A question that has often been asked over the years is whether IRAF would
benefit from specialized hardware (e.g. the Altivec array processor on PPC
systems) or high-performance compilers. The short answer is, it depends.
See below for further discussion .....
Array processors such as the Altivec do indeed provide a performance
boost, but as we've seen from the discussion on memory usage, many IRAF
tasks don't process really large arrays that would offset the overhead of
restructuring the data so specialized routines could be used. In more recent
times, the focus has been on whether GPU processing power could be applied and the answer (given without any actual testing to back it up) is that again we would probably need to restructure applications to make optimal use of the hardware.
These solutions also don't work as well for general-purpose code
where platform portability is a concern. For a systematic enhancement we can
look at various compiler options, especially for PC systems we have a choice of either the free GCC-based compilers or commercial alternatives. (While
not presented here in detail, an evaluation of the Intel compiler was
examined and though it showed overall better performance for general Fortran
code, porting IRAF to this compiler was more effort than we wanted to expend
for a simple test).
The results are shown below in Table A1 for the various GCC flavors
of compiler. The current IRAF system is built using standard F2C (at the
time of the original Linux port this was the only stable option, G77/GFortran
have become much improved since then), which the table shows is not the worst option. The G77 we tested was the most recent version, and the GFortran compiler was an advanced version that auto-vectorizes code. As a further test, we show results obtained when using FITS as the image format as well as the older IMH format.
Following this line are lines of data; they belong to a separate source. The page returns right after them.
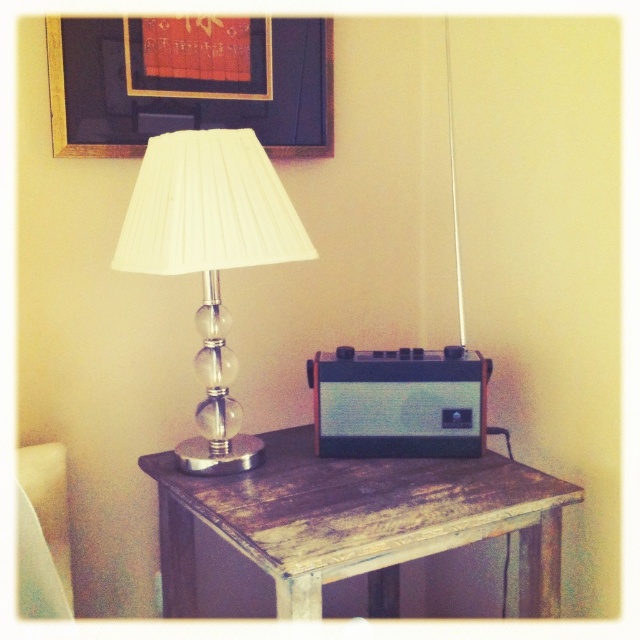 This screenshot has height=640, width=640. In order to click on distressed wood table at center in this screenshot , I will do `click(356, 522)`.

Can you confirm if distressed wood table at center is bigger than matte gold picture frame at upper center?

Correct, distressed wood table at center is larger in size than matte gold picture frame at upper center.

Which is behind, point (374, 532) or point (180, 83)?

Point (180, 83)

At what (x,y) coordinates should I click in order to perform the action: click on distressed wood table at center. Please return your answer as a coordinate pair (x, y). Looking at the image, I should click on (356, 522).

Is matte gold picture frame at upper center taller than white pleated fabric lampshade at left?

Incorrect, matte gold picture frame at upper center's height is not larger of white pleated fabric lampshade at left's.

Is matte gold picture frame at upper center below white pleated fabric lampshade at left?

No.

What do you see at coordinates (189, 81) in the screenshot? The width and height of the screenshot is (640, 640). I see `matte gold picture frame at upper center` at bounding box center [189, 81].

I want to click on matte gold picture frame at upper center, so click(189, 81).

Describe the element at coordinates (356, 522) in the screenshot. The image size is (640, 640). I see `distressed wood table at center` at that location.

In the scene shown: Which is more to the left, distressed wood table at center or white pleated fabric lampshade at left?

Positioned to the left is white pleated fabric lampshade at left.

Who is more forward, (308, 467) or (131, 208)?

Point (131, 208)

What are the coordinates of `distressed wood table at center` in the screenshot? It's located at (356, 522). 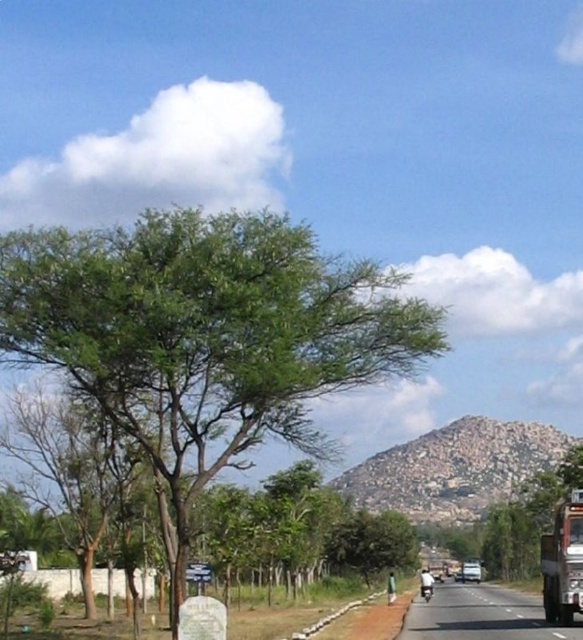 Is green leafy tree at center shorter than metallic silver trailer truck at right?

Correct, green leafy tree at center is not as tall as metallic silver trailer truck at right.

Does green leafy tree at center have a greater height compared to metallic silver trailer truck at right?

No, green leafy tree at center is not taller than metallic silver trailer truck at right.

Is point (94, 298) positioned before point (560, 620)?

Yes, it is.

Find the location of `green leafy tree at center`. green leafy tree at center is located at coordinates coord(205,336).

Is point (466, 595) farther from camera compared to point (577, 600)?

Yes.

Can you confirm if black asphalt road at center is taller than metallic silver trailer truck at right?

No, black asphalt road at center is not taller than metallic silver trailer truck at right.

Does point (440, 584) come behind point (539, 552)?

No, it is in front of (539, 552).

Find the location of a particular element. The image size is (583, 640). black asphalt road at center is located at coordinates (480, 616).

Which is more to the right, green leafy tree at center or black asphalt road at center?

black asphalt road at center is more to the right.

Is point (135, 266) behind point (525, 628)?

No, it is in front of (525, 628).

Locate an element on the screen. The height and width of the screenshot is (640, 583). green leafy tree at center is located at coordinates (205, 336). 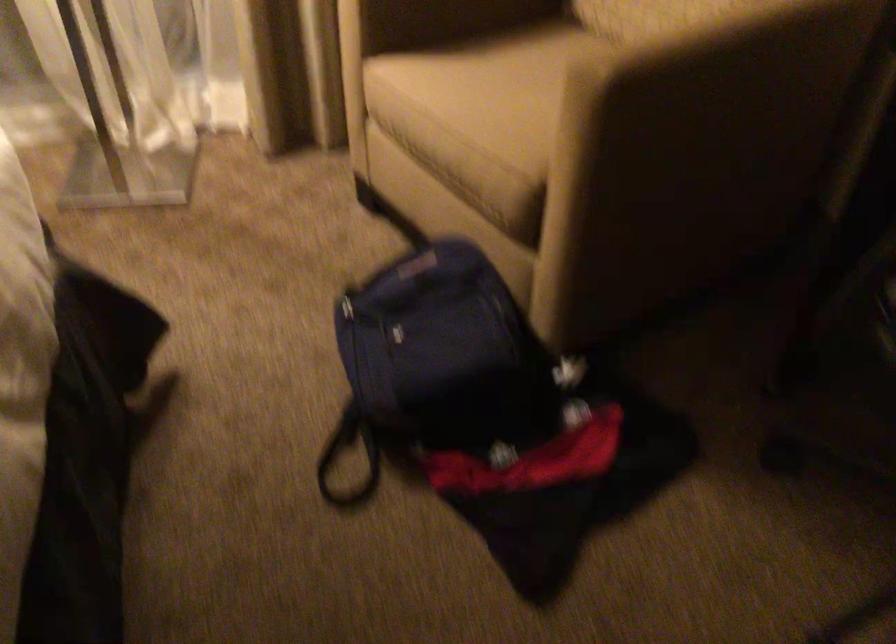 Image resolution: width=896 pixels, height=644 pixels. I want to click on beige chair armrest, so click(x=617, y=53). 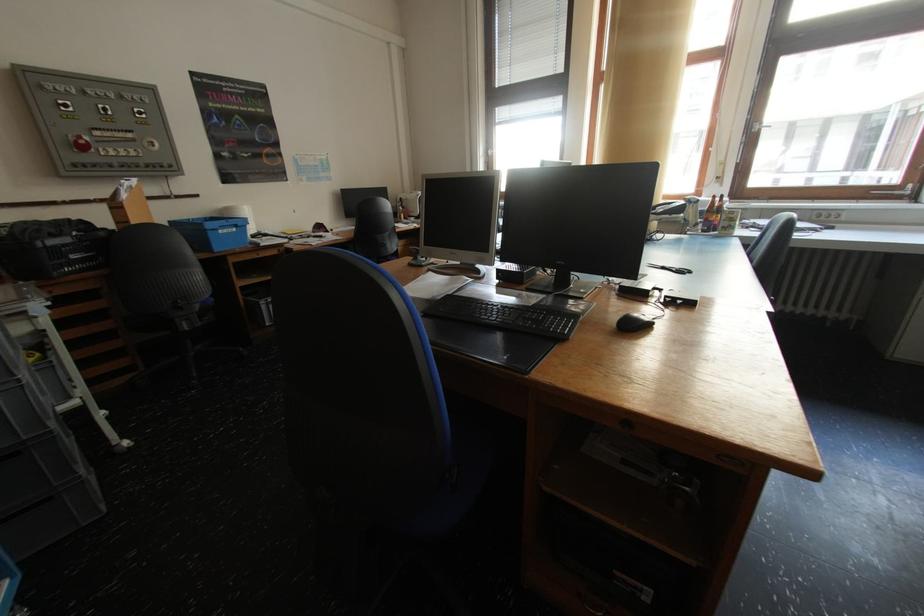 Locate an element on the screen. The width and height of the screenshot is (924, 616). brown window handle is located at coordinates (896, 192). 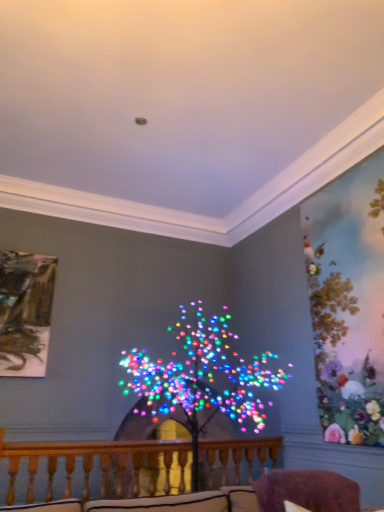 Question: Is purple fuzzy swivel chair at lower right at the back of wooden at center?

Choices:
 (A) yes
 (B) no

Answer: (A)

Question: Can you confirm if wooden at center is wider than purple fuzzy swivel chair at lower right?

Choices:
 (A) yes
 (B) no

Answer: (B)

Question: Would you say purple fuzzy swivel chair at lower right is part of wooden at center's contents?

Choices:
 (A) yes
 (B) no

Answer: (B)

Question: Can you confirm if wooden at center is positioned to the left of purple fuzzy swivel chair at lower right?

Choices:
 (A) no
 (B) yes

Answer: (B)

Question: From a real-world perspective, is wooden at center positioned under purple fuzzy swivel chair at lower right based on gravity?

Choices:
 (A) no
 (B) yes

Answer: (B)

Question: Considering the relative sizes of wooden at center and purple fuzzy swivel chair at lower right in the image provided, is wooden at center smaller than purple fuzzy swivel chair at lower right?

Choices:
 (A) yes
 (B) no

Answer: (B)

Question: From a real-world perspective, is purple fuzzy swivel chair at lower right positioned over wooden at center based on gravity?

Choices:
 (A) no
 (B) yes

Answer: (B)

Question: Is purple fuzzy swivel chair at lower right not near wooden at center?

Choices:
 (A) yes
 (B) no

Answer: (A)

Question: Can you confirm if purple fuzzy swivel chair at lower right is shorter than wooden at center?

Choices:
 (A) no
 (B) yes

Answer: (B)

Question: From the image's perspective, is purple fuzzy swivel chair at lower right above wooden at center?

Choices:
 (A) yes
 (B) no

Answer: (A)

Question: Is purple fuzzy swivel chair at lower right surrounding wooden at center?

Choices:
 (A) yes
 (B) no

Answer: (B)

Question: Is the position of purple fuzzy swivel chair at lower right less distant than that of wooden at center?

Choices:
 (A) no
 (B) yes

Answer: (B)

Question: Is purple fuzzy swivel chair at lower right shorter than multicolored lights at center?

Choices:
 (A) yes
 (B) no

Answer: (A) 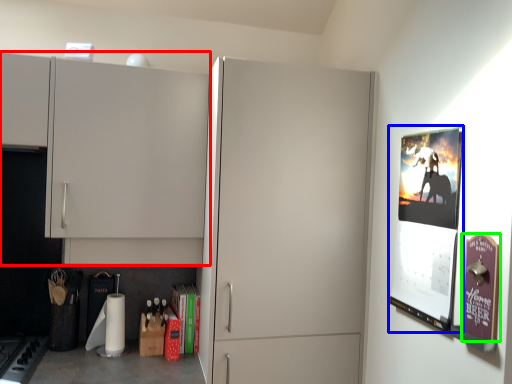 Question: Estimate the real-world distances between objects in this image. Which object is farther from cupboard (highlighted by a red box), poster page (highlighted by a blue box) or poster page (highlighted by a green box)?

Choices:
 (A) poster page
 (B) poster page

Answer: (B)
Results showing better performance using IMH have been known for a
while, both because of inefficiencies in the FITS kernel and the advantages of keeping the header and pixel data in separate files. (Starting with v2.14, FITS is the default format used, and the only option when dealing with mosaic data). Compute-intensive tasks do generally show an improvement when all
the optimizations are enabled, the results are less dramatic when looked at
over the range of tasks typically used in CCD reductions. For Mac systems
these optimizations are disabled entirely because of an optimization bug that changed the
behavior of the floating-point error handling which was deemed unacceptable
(this has been fixed in recent GCC v4 compilers).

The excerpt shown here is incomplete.